(Dataset entries)
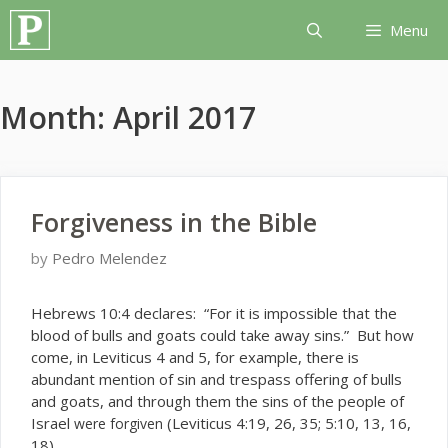
Skip
Menu
to
content
Month:
April 2017
Forgiveness in the Bible
by
Pedro Melendez
H
ebrews 10:4 declares: “For it is impossible that the
blood of bulls and goats could take away sins.” But how
come, in Leviticus 4 and 5, for example, there is
abundant mention of sin and trespass offering of bulls
and goats, and through them the sins of the people of
Israel
(Leviticus 4:19, 26, 35; 5:10, 13, 16,
were forgiven
18).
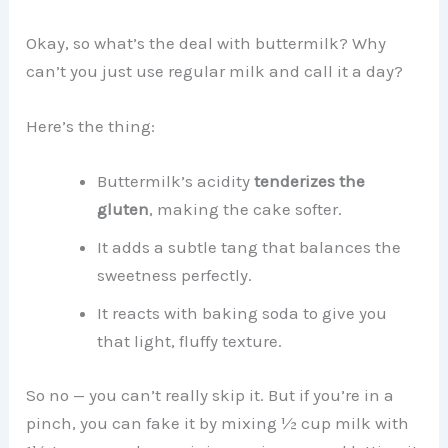
Okay, so what’s the deal with buttermilk? Why
can’t you just use regular milk and call it a day?
Here’s the thing:
Buttermilk’s acidity
tenderizes the
gluten
, making the cake softer.
It adds a subtle tang that balances the
sweetness perfectly.
It reacts with baking soda to give you
that light, fluffy texture.
So no — you can’t really skip it. But if you’re in a
pinch, you can fake it by mixing ½ cup milk with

> **PROBLEM DETAILS**:
In the answer, give only the lines from the top of the data above through the line with "abundant mention of", reproduced exactly; no picture may appear.

> **REPLY TO THE TASK**:
Skip
Menu
to
content
Month:
April 2017
Forgiveness in the Bible
by
Pedro Melendez
H
ebrews 10:4 declares: “For it is impossible that the
blood of bulls and goats could take away sins.” But how
come, in Leviticus 4 and 5, for example, there is
abundant mention of sin and trespass offering of bulls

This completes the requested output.